Heck a roof repair would kick out a 10 page estimate that broke down each separate line item so when that desk jockey was trying to find a way to cut the bid there was no specific way to delete out any 1 line item without directly affecting another line item.


----------



## npm (Nov 14, 2012)

Wannabe said:


> NPM,
> 
> What you said is very very important thus the reason to use a GOOD DETAILED estimating software. When I did a lot of P&P we still used Xactimate for any repair bids and we did the same as you: answer a question with a question.
> 
> Heck a roof repair would kick out a 10 page estimate that broke down each separate line item so when that desk jockey was trying to find a way to cut the bid there was no specific way to delete out any 1 line item without directly affecting another line item.


I got into the happen before knowing about xactimate. I looked into it but I don't do enough insurance or restoration jobs to justify cost.

I know servpro uses it for all they're work.

I will provide details of the process and what's steps need to take place if I want to get the bid back. My last bid for a national regarding a structural beam that was falling was 6-7 pages on quick books estimate. 

I refuse to provide bids on the "nationals" bid sheets. They never provide enough room or boxes for correct information.

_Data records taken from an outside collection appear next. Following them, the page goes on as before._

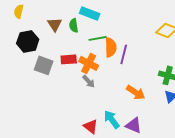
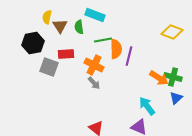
yellow semicircle: (19, 11) -> (47, 17), moved
red rectangle: (69, 59) -> (66, 54), moved
orange arrow: (136, 92) -> (159, 78), moved
cyan arrow: (112, 119) -> (147, 106), moved

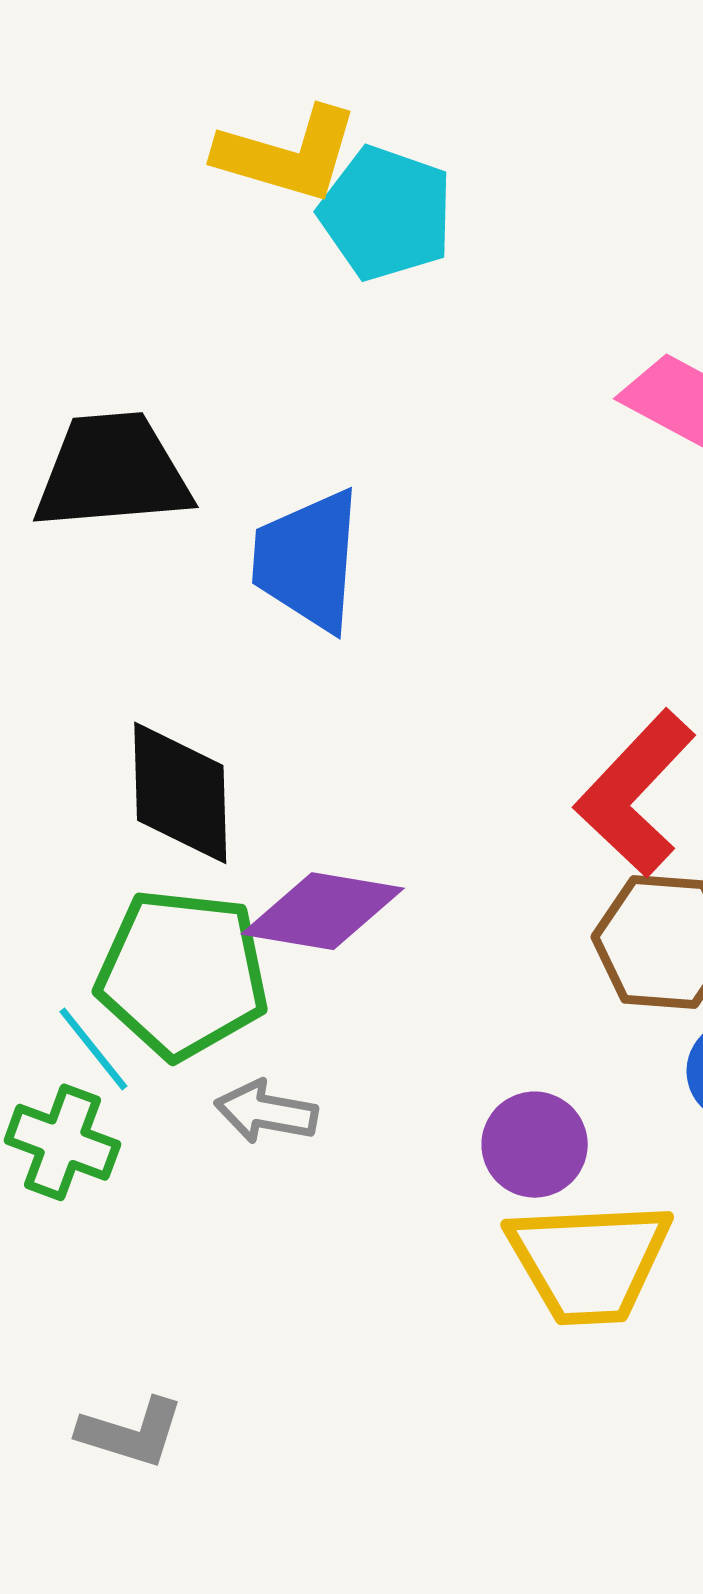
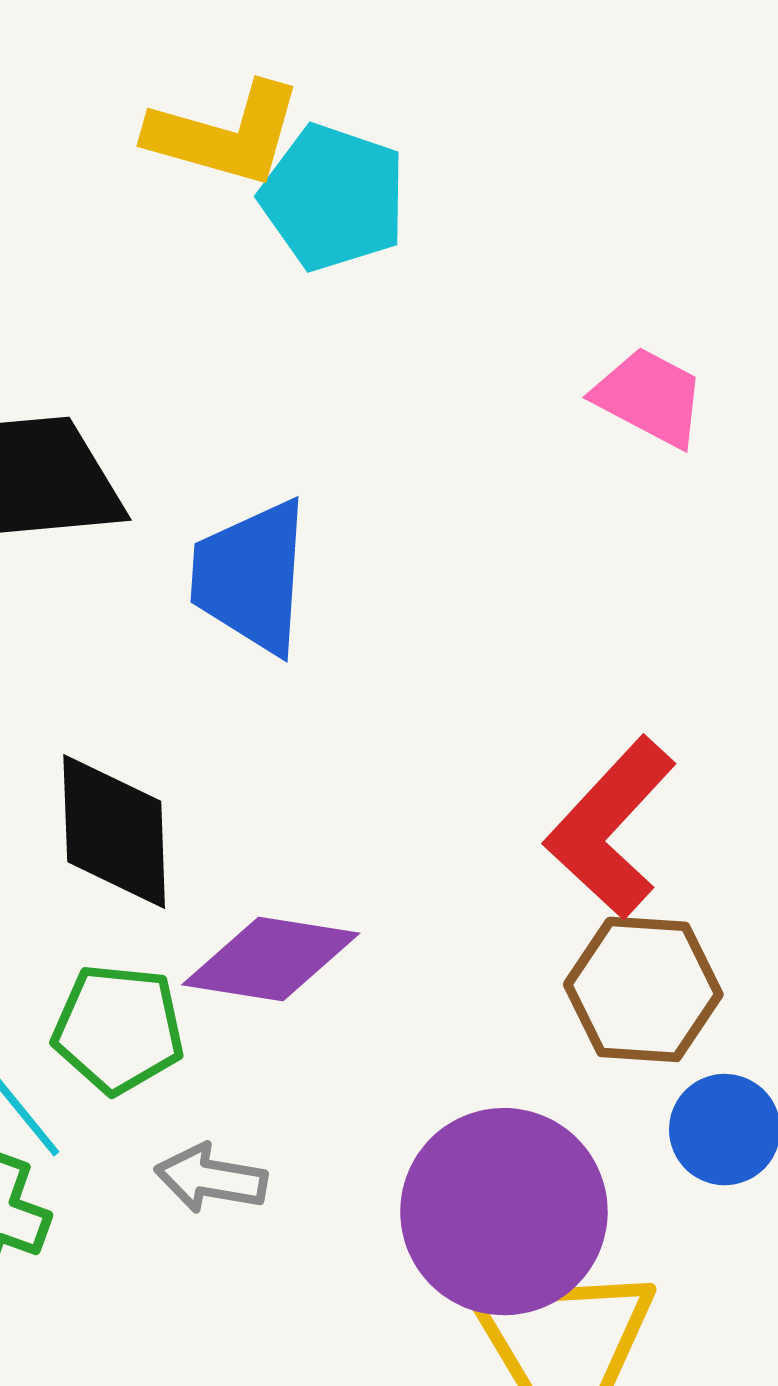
green pentagon: (182, 974) -> (118, 1029), size x0.7
purple circle: (535, 1145) -> (504, 1212), size x1.8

None of them even have options for "slate" tile type roofs


----------



## Wannabe (Oct 1, 2012)

Have you checked out the Xactimate Property Preservation Estimating module? I haven't but wonder if pricing is the same as the General Contractor rates...?


----------



## LaCaSa (Apr 13, 2014)

Wannabe, I was curious if they had something like that along those lines, more towarda preservation. Also Im having the toughest time downloading it to my computer. Every time I reinstall the data, something goes wrong during the downloading process. When I go to open/run the program, it gives me an error screen about download was corrupted, error code43 or something. And it completely goes away, or asks to restart the computer. But once its back to main screen, the program is gone. Anyone have similar problems?


----------



## Wannabe (Oct 1, 2012)

There is a Chat Line to ask questions at Xactware/support.com and they can help in the download.. Had to use it a few times lately! We have our estimates so we can do the estimate in the field on the IPad and input pics and sketches from the pictures we take and upload to the Cloud (hate that term) so we can get them on the office computers. 

It's a great program but can be very hard to learn.


----------



## moreo (Mar 11, 2014)

Does anyone ever use nextestimate.info? I have been using just to get a idea.


----------



## LaCaSa (Apr 13, 2014)

moreo, this is a great link! Were did these prices come from and are they some what accurate? Are these typical prices that most of the contractors on here would use or agree to?


----------